Two dogs are trained for the Special Forces Command, two more for the Honorary Battalion, six dogs for the Military Police Regiment and two more are trained for the Customs Directorate of the Ministry of Finance. The training is administered pursuant to the agreement in 2008, between the Ministry of Finance and Ministry of Defence.  The Centre breeds and trains dogs and handlers for the use by the Ministry of Finance.  Following the training the dogs undergo testing and obtain the licence in the duration of one year.  It is followed by regular licencing and evaluation of dogs’ operational and health condition.

Two German Shepherds – Arwen and Dax – detecting tobacco products hidden in vehicles proved the trained dogs’ readiness for their future “duties”.

The female Arwen, although slightly smaller than Dax, successfully detected tobacco and   demonstrated to have prey drive, and also a strong defensive instinct by jumping up on the trainer.

“Arwen is trained for dual purpose – the detection of tobacco products and the detection of explosives. She is a pretty temperament dog. We have demonstrated the internal and external inspection of the vehicle which they will be their duty at the border crossings. Dax is trained to detect drugs and tobacco products and has a very strong prey drive. Their handlers are well-experienced. We have had good and bad moments over the past six months but we successfully resolved all challenges”, says Staff Sergeant Zdenko Mirt, Senior Instructor for Handler and Working Dogs Training of the Centre.

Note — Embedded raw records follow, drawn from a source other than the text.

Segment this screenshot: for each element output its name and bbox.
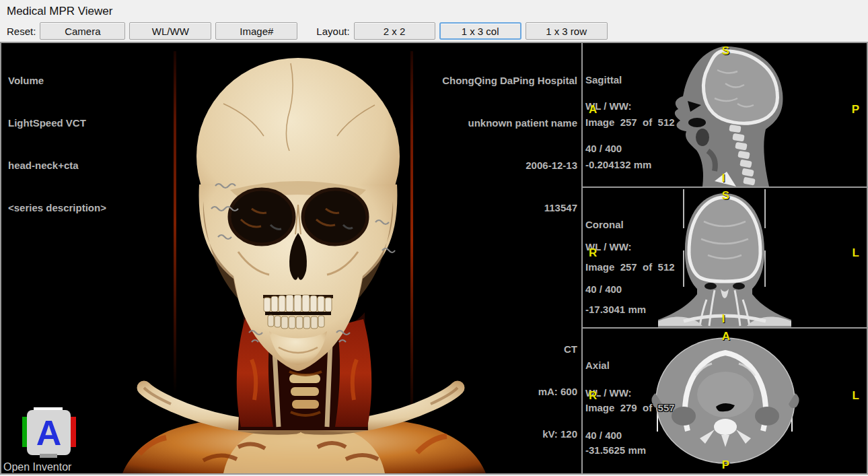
orientation-posterior: P — [722, 458, 729, 472]
orientation-superior: S — [722, 44, 729, 58]
orientation-left-side: L — [853, 389, 859, 403]
open-inventor-caption: Open Inventor — [3, 461, 71, 473]
study-date: 2006-12-13 — [442, 158, 577, 172]
patient-name: unknown patient name — [442, 116, 577, 130]
series-line: LightSpeed VCT — [8, 116, 106, 130]
orientation-left-side: L — [853, 246, 859, 260]
patient-info-overlay: ChongQing DaPing Hospital unknown patien… — [442, 45, 577, 243]
ma-value: mA: 600 — [538, 384, 577, 399]
orientation-superior: S — [722, 189, 729, 203]
app-window: Medical MPR Viewer Reset: Camera WL/WW I… — [0, 0, 868, 476]
series-line: head-neck+cta — [8, 158, 106, 172]
orientation-inferior: I — [722, 172, 725, 185]
volume-3d-viewport[interactable]: Volume LightSpeed VCT head-neck+cta <ser… — [1, 43, 581, 473]
layout-1x3row-button[interactable]: 1 x 3 row — [526, 22, 608, 40]
orientation-inferior: I — [722, 312, 725, 326]
wl-value: 40 / 400 — [585, 282, 632, 296]
toolbar: Reset: Camera WL/WW Image# Layout: 2 x 2… — [0, 20, 868, 42]
wl-value: 40 / 400 — [585, 428, 632, 442]
orientation-anterior: A — [722, 330, 730, 343]
orientation-posterior: P — [852, 103, 859, 116]
kv-value: kV: 120 — [538, 427, 577, 441]
orientation-right-side: R — [589, 246, 597, 260]
axial-viewport[interactable]: Axial Image 279 of 557 -31.5625 mm WL / … — [583, 329, 867, 473]
series-line: Volume — [8, 73, 106, 88]
sagittal-viewport[interactable]: Sagittal Image 257 of 512 -0.204132 mm W… — [583, 43, 867, 186]
series-line: <series description> — [8, 201, 106, 215]
logo-right-tab — [70, 417, 76, 447]
teeth — [263, 295, 333, 329]
orientation-anterior: A — [589, 103, 597, 116]
reset-label: Reset: — [7, 26, 36, 37]
hospital-name: ChongQing DaPing Hospital — [442, 73, 577, 88]
series-info-overlay: Volume LightSpeed VCT head-neck+cta <ser… — [8, 45, 106, 243]
orientation-right-side: R — [589, 389, 597, 403]
reset-camera-button[interactable]: Camera — [40, 22, 125, 40]
layout-2x2-button[interactable]: 2 x 2 — [354, 22, 435, 40]
open-inventor-logo: A — [22, 407, 76, 458]
page-title: Medical MPR Viewer — [7, 5, 112, 18]
layout-label: Layout: — [316, 26, 349, 37]
coronal-viewport[interactable]: Coronal Image 257 of 512 -17.3041 mm WL … — [583, 188, 867, 327]
reset-wlww-button[interactable]: WL/WW — [129, 22, 211, 40]
axial-wlww-overlay: WL / WW: 40 / 400 — [585, 358, 632, 471]
study-time: 113547 — [442, 201, 577, 215]
acquisition-info-overlay: CT mA: 600 kV: 120 — [538, 314, 577, 469]
sagittal-wlww-overlay: WL / WW: 40 / 400 — [585, 71, 632, 184]
modality: CT — [538, 342, 577, 356]
titlebar: Medical MPR Viewer — [0, 0, 868, 22]
coronal-wlww-overlay: WL / WW: 40 / 400 — [585, 211, 632, 325]
wl-value: 40 / 400 — [585, 141, 632, 156]
logo-letter: A — [27, 410, 71, 455]
layout-1x3col-button[interactable]: 1 x 3 col — [439, 22, 521, 40]
viewer-grid: Volume LightSpeed VCT head-neck+cta <ser… — [0, 42, 868, 475]
reset-image-button[interactable]: Image# — [215, 22, 297, 40]
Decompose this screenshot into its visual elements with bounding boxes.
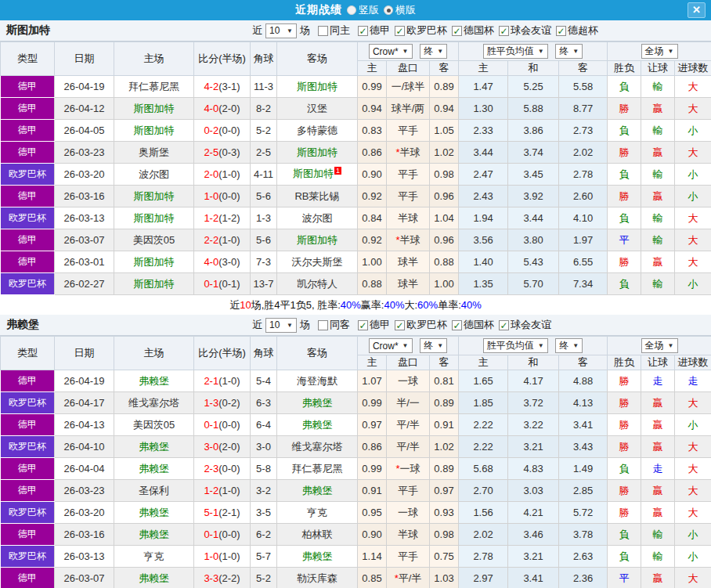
home-odds-cell: 0.99 <box>358 458 387 480</box>
dialog-title: 近期战绩 <box>295 3 342 17</box>
result-group-header: 全场▼ <box>608 337 711 355</box>
date-cell: 26-04-04 <box>55 458 114 480</box>
summary-part: 40% <box>461 299 482 311</box>
same-venue-filter[interactable]: ✓ 同主 <box>318 23 350 38</box>
home-odds-cell: 0.83 <box>358 120 387 142</box>
league-checkbox[interactable]: ✓ <box>556 26 566 36</box>
handicap-cell: 平/半 <box>387 436 430 458</box>
avg-odds-select[interactable]: 胜平负均值▼ <box>483 44 548 59</box>
fulltime-score: 2-5 <box>204 146 218 158</box>
same-venue-checkbox[interactable]: ✓ <box>318 320 328 330</box>
avg-home-cell: 5.68 <box>459 458 508 480</box>
league-checkbox[interactable]: ✓ <box>395 26 405 36</box>
match-count-select[interactable]: 10 ▼ <box>265 318 297 333</box>
avg-away-cell: 2.60 <box>559 186 608 207</box>
radio-checked-icon[interactable] <box>384 5 393 15</box>
league-filter[interactable]: ✓德甲 <box>358 23 390 38</box>
league-filter[interactable]: ✓德国杯 <box>452 318 494 332</box>
league-checkbox[interactable]: ✓ <box>452 26 462 36</box>
home-odds-cell: 0.92 <box>358 186 387 207</box>
league-cell: 欧罗巴杯 <box>1 502 55 524</box>
avg-odds-select[interactable]: 胜平负均值▼ <box>483 338 548 353</box>
score-cell: 2-0(1-0) <box>194 164 251 186</box>
league-checkbox[interactable]: ✓ <box>358 26 368 36</box>
away-odds-cell: 0.98 <box>430 524 459 546</box>
away-team-cell: 汉堡 <box>277 98 358 120</box>
goals-result-cell: 大 <box>675 568 711 588</box>
league-filter[interactable]: ✓球会友谊 <box>499 318 551 332</box>
goals-result-cell: 小 <box>675 273 711 295</box>
home-odds-cell: 0.97 <box>358 414 387 436</box>
summary-part: 大: <box>404 298 417 312</box>
halftime-score: (1-0) <box>218 375 240 387</box>
odds-stage-select[interactable]: 终▼ <box>420 338 447 353</box>
match-count-select[interactable]: 10 ▼ <box>265 23 297 38</box>
full-match-select[interactable]: 全场▼ <box>641 44 678 59</box>
score-cell: 2-1(1-0) <box>194 370 251 392</box>
league-filter[interactable]: ✓德超杯 <box>556 23 598 38</box>
layout-horizontal-option[interactable]: 横版 <box>384 3 416 17</box>
date-cell: 26-03-16 <box>55 524 114 546</box>
fulltime-score: 0-1 <box>204 419 218 431</box>
match-row: 德甲26-04-13美因茨050-1(0-0)6-4弗赖堡0.97平/半0.91… <box>1 414 711 436</box>
corner-cell: 5-7 <box>251 546 277 568</box>
avg-home-cell: 2.02 <box>459 524 508 546</box>
away-team-cell: 斯图加特 <box>277 229 358 251</box>
close-button[interactable]: ✕ <box>688 2 706 18</box>
league-checkbox[interactable]: ✓ <box>395 320 405 330</box>
league-filter[interactable]: ✓德甲 <box>358 318 390 332</box>
league-checkbox[interactable]: ✓ <box>452 320 462 330</box>
odds-source-value: Crow* <box>373 46 399 57</box>
avg-draw-cell: 3.41 <box>508 568 559 588</box>
away-odds-cell: 0.89 <box>430 76 459 98</box>
date-cell: 26-03-20 <box>55 502 114 524</box>
same-venue-checkbox[interactable]: ✓ <box>318 26 328 36</box>
sub-header-goals: 进球数 <box>675 61 711 76</box>
corner-cell: 6-3 <box>251 392 277 414</box>
league-checkbox[interactable]: ✓ <box>358 320 368 330</box>
date-cell: 26-03-23 <box>55 480 114 502</box>
layout-vertical-option[interactable]: 竖版 <box>347 3 379 17</box>
league-cell: 欧罗巴杯 <box>1 164 55 186</box>
team-section-2: 弗赖堡 近 10 ▼ 场 ✓ 同客 ✓德甲✓欧罗巴杯✓德国杯✓球会友谊 类型 日… <box>0 315 711 588</box>
league-filter[interactable]: ✓德国杯 <box>452 23 494 38</box>
odds-source-select[interactable]: Crow*▼ <box>369 338 413 353</box>
radio-unchecked-icon[interactable] <box>347 5 356 15</box>
handicap-cell: 一球 <box>387 502 430 524</box>
away-odds-cell: 0.93 <box>430 502 459 524</box>
league-checkbox[interactable]: ✓ <box>499 320 509 330</box>
handicap-result-cell: 走 <box>641 370 675 392</box>
same-venue-filter[interactable]: ✓ 同客 <box>318 318 350 332</box>
avg-home-cell: 2.22 <box>459 414 508 436</box>
corner-cell: 5-6 <box>251 229 277 251</box>
away-odds-cell: 0.96 <box>430 186 459 207</box>
avg-away-cell: 5.58 <box>559 76 608 98</box>
avg-stage-select[interactable]: 终▼ <box>555 44 583 59</box>
league-filter[interactable]: ✓球会友谊 <box>499 23 551 38</box>
avg-stage-select[interactable]: 终▼ <box>555 338 583 353</box>
odds-source-select[interactable]: Crow*▼ <box>369 44 413 59</box>
league-filter[interactable]: ✓欧罗巴杯 <box>395 23 447 38</box>
avg-home-cell: 1.65 <box>459 370 508 392</box>
avg-home-cell: 2.47 <box>459 164 508 186</box>
dropdown-arrow-icon: ▼ <box>287 322 293 329</box>
odds-stage-select[interactable]: 终▼ <box>420 44 447 59</box>
sub-header-avg-home: 主 <box>459 61 508 76</box>
league-filter[interactable]: ✓欧罗巴杯 <box>395 318 447 332</box>
col-header-date: 日期 <box>55 42 114 76</box>
fulltime-score: 5-1 <box>204 507 218 518</box>
result-cell: 勝 <box>608 98 641 120</box>
full-match-select[interactable]: 全场▼ <box>641 338 678 353</box>
avg-away-cell: 2.63 <box>559 546 608 568</box>
sub-header-home-odds: 主 <box>358 355 387 370</box>
handicap-result-cell: 贏 <box>641 392 675 414</box>
handicap-cell: 半/一 <box>387 392 430 414</box>
result-cell: 勝 <box>608 142 641 164</box>
league-checkbox[interactable]: ✓ <box>499 26 509 36</box>
avg-draw-cell: 3.44 <box>508 207 559 229</box>
avg-away-cell: 2.78 <box>559 164 608 186</box>
goals-result-cell: 小 <box>675 120 711 142</box>
halftime-score: (0-2) <box>218 397 240 409</box>
date-cell: 26-04-10 <box>55 436 114 458</box>
avg-home-cell: 2.97 <box>459 568 508 588</box>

In addition to the ability of two German shepherds trained for the Ministry of Finance, we also witnessed to the trainedness of the Belgian Shepherds Cesar, Demdog and Capo-Sky for the needs of the Special Forces Command, the Honorary Battalion and the Military Police Regiment.

“Cesar is a dog trained for protection and Capo-Sky is also trained in explosives detection”, says 1st Sergeant Silvije Pektorić, the Handlers and Working Dogs Training Platoon CSEL as we watch two protection dogs in an synchronised action aimed at disabling two terrorists in the facility. The dogs undergo training and drills to achieve synchronicity.  It takes a lot of repetition to get the dogs focus each on its target”. The dogs Cesar and Capo-Sky were engaged in a demonstration drill where each dog snatched an arm of the potential attacker and thwarted him in his plans. We also watched the operation of the protective and search dog while determining the identity of an official person.

“Demdog takes position and watches the suspect as the military policeman stops him. In case the suspect resists the identification, the dog is trained to attack him automatically without further order”, says Sergeant Mirt.